* _WORK REQUEST_: Look in the data below for the line that contains "запчасти для китайских". Copy that line and the remaining lines exactly.

* _DATA SUPPLIED_:

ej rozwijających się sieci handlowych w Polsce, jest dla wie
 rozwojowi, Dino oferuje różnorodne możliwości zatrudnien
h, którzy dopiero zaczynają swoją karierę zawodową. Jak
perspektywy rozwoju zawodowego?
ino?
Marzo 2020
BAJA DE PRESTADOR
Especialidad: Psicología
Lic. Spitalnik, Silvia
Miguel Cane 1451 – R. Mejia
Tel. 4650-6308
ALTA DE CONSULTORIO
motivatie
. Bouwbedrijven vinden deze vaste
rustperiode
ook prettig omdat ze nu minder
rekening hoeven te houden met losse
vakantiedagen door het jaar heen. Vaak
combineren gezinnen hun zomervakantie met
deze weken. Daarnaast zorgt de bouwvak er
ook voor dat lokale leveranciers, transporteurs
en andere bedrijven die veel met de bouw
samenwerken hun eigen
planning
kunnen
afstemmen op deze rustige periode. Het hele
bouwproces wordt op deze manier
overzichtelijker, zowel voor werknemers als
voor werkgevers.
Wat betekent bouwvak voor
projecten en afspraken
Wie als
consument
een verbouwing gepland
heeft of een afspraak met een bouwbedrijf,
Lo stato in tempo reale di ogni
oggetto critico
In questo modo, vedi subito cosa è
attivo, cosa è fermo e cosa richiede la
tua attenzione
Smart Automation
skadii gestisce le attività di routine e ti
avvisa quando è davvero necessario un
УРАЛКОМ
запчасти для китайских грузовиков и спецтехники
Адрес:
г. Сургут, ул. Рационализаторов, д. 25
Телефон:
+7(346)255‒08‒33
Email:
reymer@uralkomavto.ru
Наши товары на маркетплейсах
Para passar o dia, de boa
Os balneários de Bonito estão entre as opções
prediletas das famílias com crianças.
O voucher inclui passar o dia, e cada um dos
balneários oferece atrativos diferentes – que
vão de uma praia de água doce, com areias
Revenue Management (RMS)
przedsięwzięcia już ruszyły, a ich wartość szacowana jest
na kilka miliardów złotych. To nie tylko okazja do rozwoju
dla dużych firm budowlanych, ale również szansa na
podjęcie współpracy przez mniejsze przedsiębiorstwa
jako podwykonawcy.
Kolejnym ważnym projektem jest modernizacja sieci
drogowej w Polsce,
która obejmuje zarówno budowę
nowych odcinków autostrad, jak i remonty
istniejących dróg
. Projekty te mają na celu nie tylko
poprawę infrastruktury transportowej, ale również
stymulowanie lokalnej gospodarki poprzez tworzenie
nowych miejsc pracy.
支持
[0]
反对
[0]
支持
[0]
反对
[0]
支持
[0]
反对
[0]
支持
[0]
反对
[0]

* _SOLUTION FOR THIS PROBLEM_:
запчасти для китайских грузовиков и спецтехники
Адрес:
г. Сургут, ул. Рационализаторов, д. 25
Телефон:
+7(346)255‒08‒33
Email:
reymer@uralkomavto.ru
Наши товары на маркетплейсах
Para passar o dia, de boa
Os balneários de Bonito estão entre as opções
prediletas das famílias com crianças.
O voucher inclui passar o dia, e cada um dos
balneários oferece atrativos diferentes – que
vão de uma praia de água doce, com areias
Revenue Management (RMS)
przedsięwzięcia już ruszyły, a ich wartość szacowana jest
na kilka miliardów złotych. To nie tylko okazja do rozwoju
dla dużych firm budowlanych, ale również szansa na
podjęcie współpracy przez mniejsze przedsiębiorstwa
jako podwykonawcy.
Kolejnym ważnym projektem jest modernizacja sieci
drogowej w Polsce,
która obejmuje zarówno budowę
nowych odcinków autostrad, jak i remonty
istniejących dróg
. Projekty te mają na celu nie tylko
poprawę infrastruktury transportowej, ale również
stymulowanie lokalnej gospodarki poprzez tworzenie
nowych miejsc pracy.
支持
[0]
反对
[0]
支持
[0]
反对
[0]
支持
[0]
反对
[0]
支持
[0]
反对
[0]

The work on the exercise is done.